9/9/10

Going green makes lawn care easier


BY JEFF LOWENFELS

One of the great satisfactions that comes from writing this column involves readers who tell me they have put their lawns in the hands of the soil food web and had success. If you are not one of them, you could be. All it takes is a lot less work than what you are doing now.
Less work? You read it right. The very first thing you do to join one of the most important environmental movements in history is to stop bagging your clippings. They are 90 percent water. The remains will quickly decay, even here in Alaska, and serve as food for the soil food web populations that in turn will be feeding your lawns from now on. This alone will save you from moving about a ton of clippings per acre every time you mow.
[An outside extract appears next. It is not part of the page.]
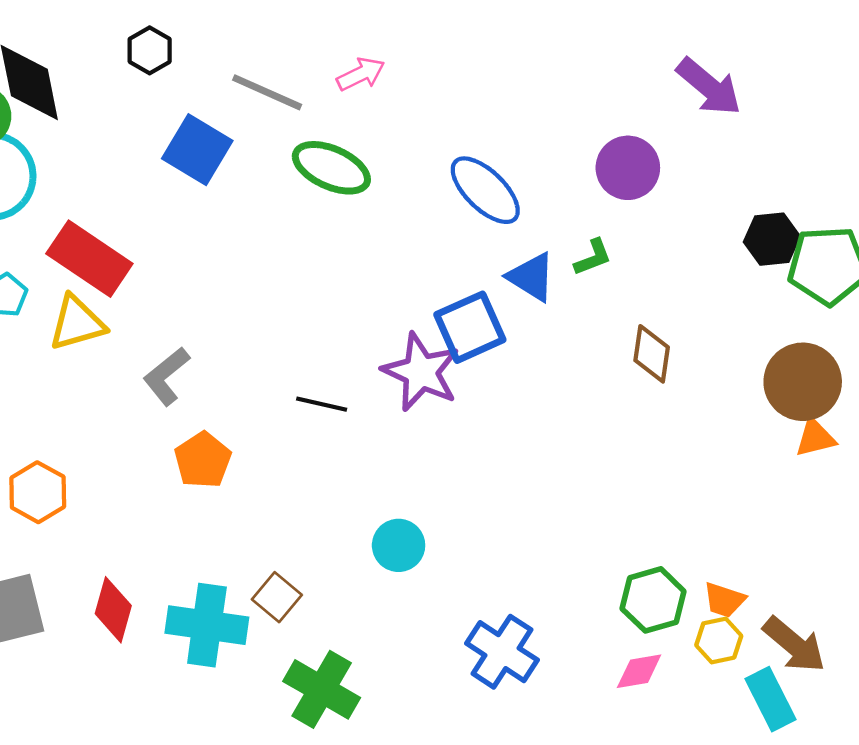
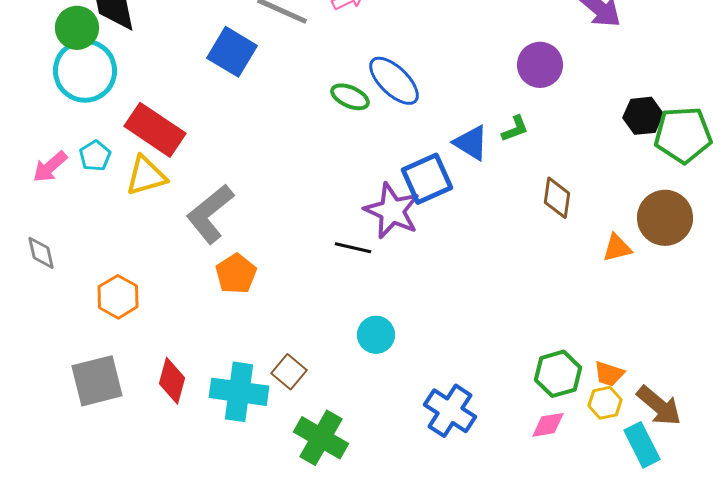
green ellipse: (331, 168) -> (350, 97), moved, size x0.7
blue ellipse: (485, 190) -> (394, 81), moved
gray L-shape: (166, 376) -> (210, 214), size x1.4
black line: (322, 404) -> (353, 248), moved
orange triangle: (815, 438) -> (617, 248), moved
No more "stopping and removing the bag, walking to the compost pile to dump it, going back to the mower, putting the bag back on the mower" stuff.
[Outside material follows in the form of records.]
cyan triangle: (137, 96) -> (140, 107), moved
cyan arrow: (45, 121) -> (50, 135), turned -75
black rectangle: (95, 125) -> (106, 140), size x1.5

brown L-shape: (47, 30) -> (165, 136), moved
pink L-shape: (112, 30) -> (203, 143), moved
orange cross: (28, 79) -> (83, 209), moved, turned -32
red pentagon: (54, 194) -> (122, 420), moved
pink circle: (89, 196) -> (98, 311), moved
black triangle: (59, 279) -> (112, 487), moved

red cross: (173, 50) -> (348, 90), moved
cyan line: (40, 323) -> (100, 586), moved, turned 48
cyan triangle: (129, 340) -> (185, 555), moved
Next, if you have an old lawn that has become hard packed, often the results of chemical applications that destroy the soil structure, it really helps the conversion from chemicals if the lawn is plug aerated. You can rent a machine that will pull 3 inch-long plugs out of your lawn, opening up the soil to air and letting water flow in. You don't even have to rake the plugs as they will dissolve into the lawn.
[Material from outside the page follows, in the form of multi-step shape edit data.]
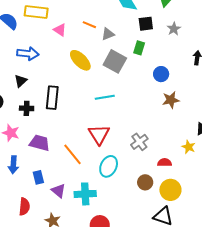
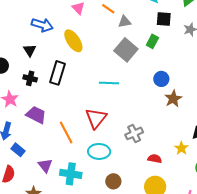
yellow ellipse: (80, 60) -> (73, 41), moved
blue circle: (161, 74) -> (161, 79), moved
black triangle: (21, 81) -> (30, 50), turned -32
brown star: (171, 100) -> (173, 99), turned -30
cyan ellipse: (109, 166) -> (99, 151), turned 55
blue rectangle: (38, 177) -> (18, 150), moved, turned -48
brown circle: (145, 182) -> (113, 181), moved

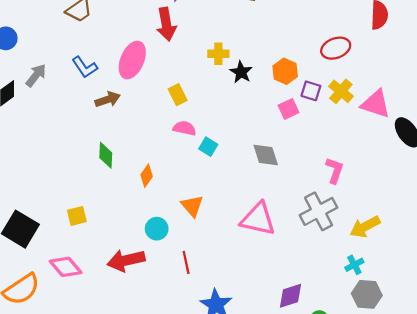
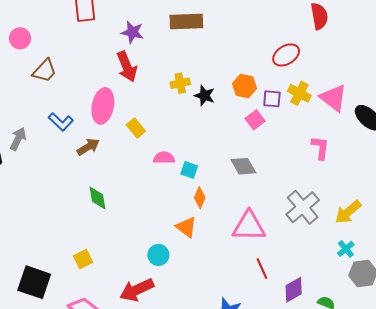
yellow rectangle: (178, 95) -> (136, 128), moved
pink triangle: (376, 104) -> (334, 98), turned 32
pink L-shape: (335, 170) -> (320, 148), moved
orange diamond: (147, 176) -> (200, 198), moved
red line: (186, 262) -> (262, 269), moved

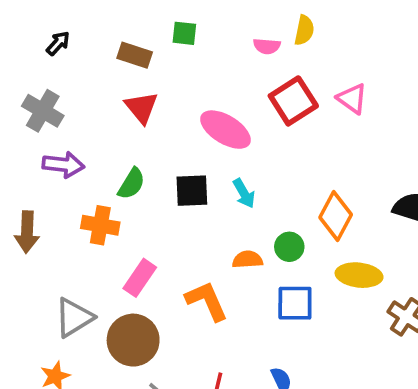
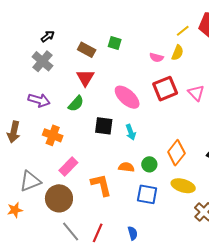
gray cross: (43, 111) -> (42, 61), moved
green semicircle: (131, 184) -> (76, 104), moved

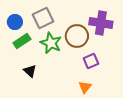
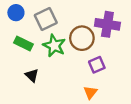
blue circle: (15, 22) -> (16, 13), moved
green rectangle: (22, 41) -> (23, 43), turned 60

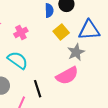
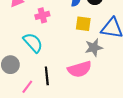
yellow square: (61, 32) -> (83, 24), turned 35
Next, for a normal-sized lawn, apply a mix of one 50 pound bag of soybean meal and one 50-pound bag of granulated molasses to your lawn. These feed the microbes and worms and other soil food web members. They hold the nutrients until they are released when eaten. Soon a greener lawn will appear. Chemical fertilizers, on the other hand, are not retained in the soil food web and so must touch the roots to work while much of the rest goes into the water table. They also have to be applied several times a season. The soymeal/molasses mix is a once-a-year thing at most. Again, much less effort.
Water, of course, is a constant, but lawns that are not fed high nitrogen fertilizer have mycorrhizal fungi, worm tunnels and burrows and much better soil structure. All of these things help organic lawns "reservoir" water. They need it less and that means less work hauling hoses, sprinklers and remembering to turn the water on or off.
Finally, the high nitrogen in chemical fertilizers makes grass grow faster than it does when fed naturally. The result is you need to mow much more often. You can save a heck of a lot of time not mowing as much when you stop using the chemicals.
OK. By my math, once the conversion from chemicals to organics is made, you have nothing to do but mow -- and even that is going to take less time. However, I am the first to admit that some of this saved time needs to be used to weed, either by hand or with safe, organic methods.
Yes, weeding takes time and work, but I am quite sure, having gone through the conversion myself, that you will still be way ahead despite having to weed. You'll have much more time to go fishing or play golf or work in other areas of the yard.
It is really pretty easy. Still, given the tremendous amount of money spent on advertising chemical lawn fertilizers, I know it takes a leap of faith to believe you can have a healthy green lawn without buying a high-nitrogen fertilizer (that also contains a goodly dose of broadleaf weed killer in it). Really, folks, it can be done. Many of your fellow readers will attest to this and if they won't, I have a few acres of chemical-free lawns that look pretty darn good, if I do say so myself.